Ki raised an eyebrow. “Did KP Ilyen request your assistance?”
“No sir.”
“I see. Did your senior squire give you the order?”
“No sir. She…she told me to follow Ilyen’s orders.”
“So this was your decision?”
“Yes.”
“Hm. And how did you plan to assist, Squire?”
“I…didn’t have a plan,” he admitted.
A few members of the team scratched notes on pads in front of them, and t
he matter dropped. Until we reached Derel, anyway: then it found new life. “Squire Aaronsen’s report of turning back to face the dragon is inconsistent with your written account.”
“Is it, sir?”
“I think you know it is. You make no mention of the fact that the squire in your charge disobeyed a direct order, from you – his ranking officer – and your knight.”
“I’m sorry, sir,” she said, although she neither looked nor sounded particularly sorry. “I was focused on the fight itself. I guess I must have overlooked it.”
“Unfortunate oversight, Squire: it calls into question the validity of the entire report.” He added in a pointed way, “And the credibility of the reporter.”
“I’m sorry, sir,” she repeated.
“It was Derel’s first combat report,” Lidek put in, mildly.
“And it was inaccurate,” Ki persisted.
Here, the young woman bristled. “Respectfully, sir, I was asked to detail our fight with the dragon. I did. I gave you every relevant detail about it.”
“We decide what’s relevant, Squire. When a junior squire disobeys two direct orders, and his knight dies – perhaps as a direct result of his actions – you do not neglect to mention it.”

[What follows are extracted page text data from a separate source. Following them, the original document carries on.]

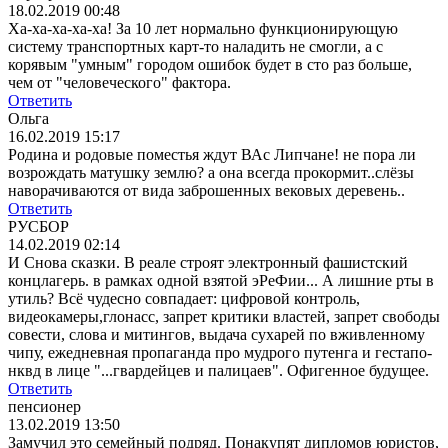
18.02.2019 00:48
Ха-ха-ха-ха-ха! За 10 лет нормально функционирующую
систему транспортных карт-то наладить не смогли, а с
корявым "умным" городом ошибок будет в сто раз больше,
чем от "человеческого" фактора.
Ответить
Ольга
16.02.2019 15:17
Родина и родовые поместья ждут ВАс Липчане! не пора ли
возрождать матушку землю? а она всегда прокормит..слёзы
наворачиваются от вида заброшенных вековых деревень..
Ответить
РУСБОР
14.02.2019 02:14
И Снова сказки. В реале строят электронный фашистский
концлагерь. в рамках одной взятой эРеФии... А лишние рты в
утиль? Всё чудесно совпадает: цифровой контроль,
видеокамеры,глонасс, запрет критики властей, запрет свободы
совести, слова и митингов, выдача сухарей по вживленному
чипу, ежедневная пропаганда про мудрого путенга и гестапо-
нквд в лице "...гвардейцев и палицаев". Офигенное будущее.
Ответить
пенсионер
13.02.2019 13:50
Замучил это семейный подряд. Понакупят дипломов юристов,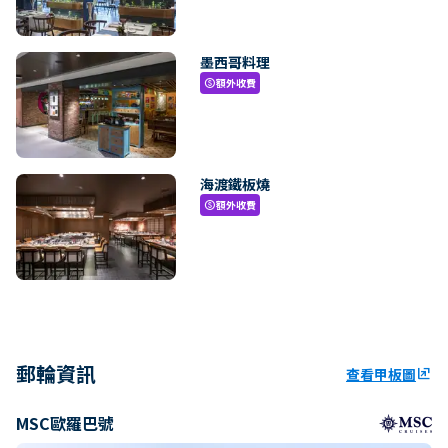
墨西哥料理
額外收費
paid
海渡鐵板燒
額外收費
paid
郵輪資訊
查看甲板圖
ungroup
MSC歐羅巴號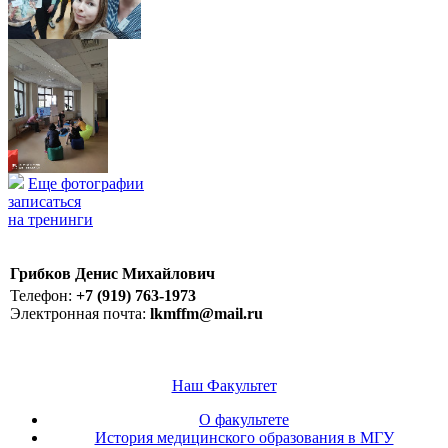
Еще фотографии
записаться
на тренинги
Грибков Денис Михайлович
Телефон:
+7 (919) 763-1973
Электронная почта:
lkmffm@mail.ru
Наш Факультет
О факультете
История медицинского образования в МГУ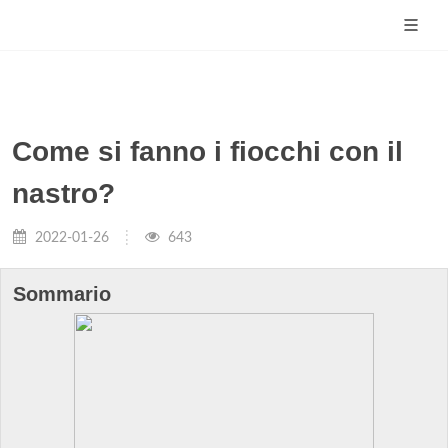
Come si fanno i fiocchi con il
nastro?
2022-01-26
643
Sommario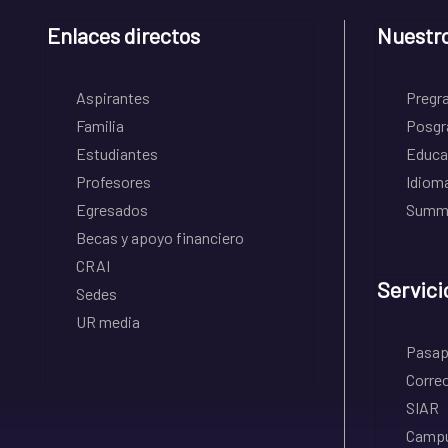
Enlaces directos
Nuestr
Aspirantes
Pregr
Familia
Posgr
Estudiantes
Educa
Profesores
Idiom
Egresados
Summe
Becas y apoyo financiero
CRAI
Servici
Sedes
UR media
Pasapo
Correo
SIAR
Campu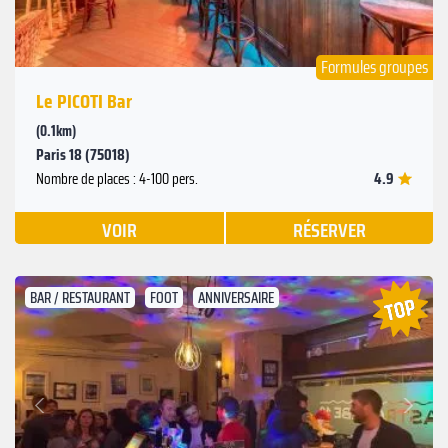
Formules groupes
Le PICOTI Bar
(0.1km)
Paris 18 (75018)
4.9
Nombre de places : 4-100 pers.
VOIR
RÉSERVER
BAR / RESTAURANT
FOOT
ANNIVERSAIRE
Suivant
Précédent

“It sounds to me like you both disobeyed Ilyen’s orders,” Westergaard said. “Aaronsen first, but you didn’t leave either, Derel. You remained and engaged the wyvern. Against orders.”
“It was going to kill us,” she protested. “Ilyen –”
“KP Ilyen,” Tofte put in.
“KP Ilyen,” she corrected herself, “told us to run to avoid the wyvern.”
“Those were his exact words?”
“What?”
“Was that the phrasing of his order? ‘Run to escape the wyvern.’”
“No.” She frowned. “Of course not. That is, sir.”
“Then that’s your interpretation of his motives?”
“He told us to get out of there. To get back to Cragspoint. Those were his exact words, or as close as I can remember them.”